- _Problem_
Copy out the lines below that hold the word "does".

- _Data in this exercise_
- Opening Delimiter -

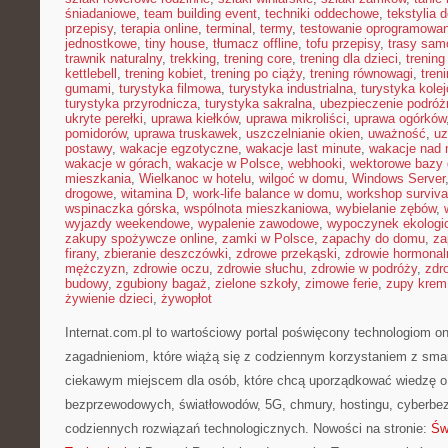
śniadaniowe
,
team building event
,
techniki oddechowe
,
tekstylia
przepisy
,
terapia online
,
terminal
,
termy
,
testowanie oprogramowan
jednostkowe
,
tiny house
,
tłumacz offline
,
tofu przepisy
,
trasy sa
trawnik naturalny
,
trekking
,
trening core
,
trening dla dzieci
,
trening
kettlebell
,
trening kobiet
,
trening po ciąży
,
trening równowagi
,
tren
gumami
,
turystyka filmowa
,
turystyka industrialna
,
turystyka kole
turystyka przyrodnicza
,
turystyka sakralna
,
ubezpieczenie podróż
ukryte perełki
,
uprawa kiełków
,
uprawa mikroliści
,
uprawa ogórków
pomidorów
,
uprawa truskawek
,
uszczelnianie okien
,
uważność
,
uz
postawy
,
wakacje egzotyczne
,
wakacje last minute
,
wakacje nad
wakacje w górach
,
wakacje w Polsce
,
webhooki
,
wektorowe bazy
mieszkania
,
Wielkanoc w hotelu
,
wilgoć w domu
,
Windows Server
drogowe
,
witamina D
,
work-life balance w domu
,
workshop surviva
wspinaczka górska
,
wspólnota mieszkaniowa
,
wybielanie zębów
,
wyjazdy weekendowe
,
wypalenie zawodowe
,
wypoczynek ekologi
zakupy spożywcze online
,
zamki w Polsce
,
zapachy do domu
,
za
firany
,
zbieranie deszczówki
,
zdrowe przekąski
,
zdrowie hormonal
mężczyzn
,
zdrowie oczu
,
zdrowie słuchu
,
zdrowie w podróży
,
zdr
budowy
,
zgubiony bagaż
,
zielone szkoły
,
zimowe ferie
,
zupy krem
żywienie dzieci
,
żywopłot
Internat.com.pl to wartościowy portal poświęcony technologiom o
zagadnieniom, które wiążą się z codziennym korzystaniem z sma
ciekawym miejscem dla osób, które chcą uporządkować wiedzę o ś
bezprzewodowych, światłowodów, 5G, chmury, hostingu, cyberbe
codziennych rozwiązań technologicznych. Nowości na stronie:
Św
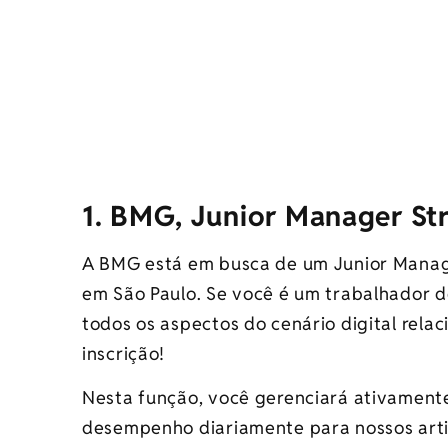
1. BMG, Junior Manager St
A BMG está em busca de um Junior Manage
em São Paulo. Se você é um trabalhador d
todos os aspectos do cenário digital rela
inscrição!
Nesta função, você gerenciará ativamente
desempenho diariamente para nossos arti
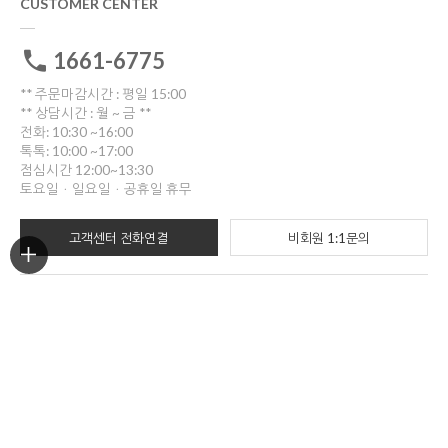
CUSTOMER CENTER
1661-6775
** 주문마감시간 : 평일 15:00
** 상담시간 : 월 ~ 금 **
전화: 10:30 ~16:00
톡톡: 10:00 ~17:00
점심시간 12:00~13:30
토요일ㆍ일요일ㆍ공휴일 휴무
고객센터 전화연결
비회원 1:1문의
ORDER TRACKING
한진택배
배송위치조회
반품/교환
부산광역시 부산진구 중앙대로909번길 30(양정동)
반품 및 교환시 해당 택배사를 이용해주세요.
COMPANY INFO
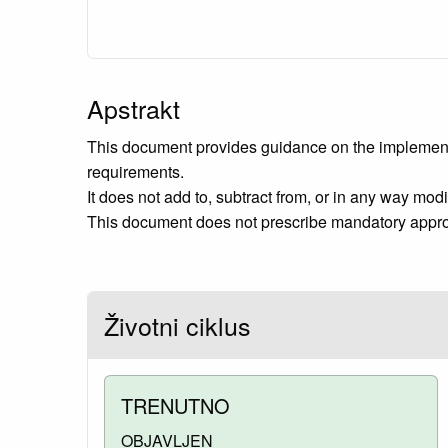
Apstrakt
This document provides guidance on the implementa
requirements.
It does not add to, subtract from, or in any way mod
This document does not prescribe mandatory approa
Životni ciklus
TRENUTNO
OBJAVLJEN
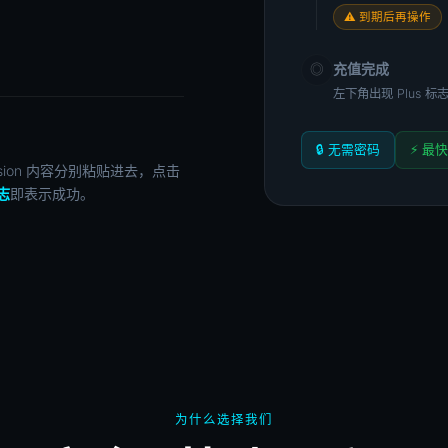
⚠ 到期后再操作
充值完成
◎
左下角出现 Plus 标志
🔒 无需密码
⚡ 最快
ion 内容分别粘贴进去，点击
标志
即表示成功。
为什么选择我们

- Closing Delimiter -

- _Reply_
It does not add to, subtract from, or in any way mod
This document does not prescribe mandatory approa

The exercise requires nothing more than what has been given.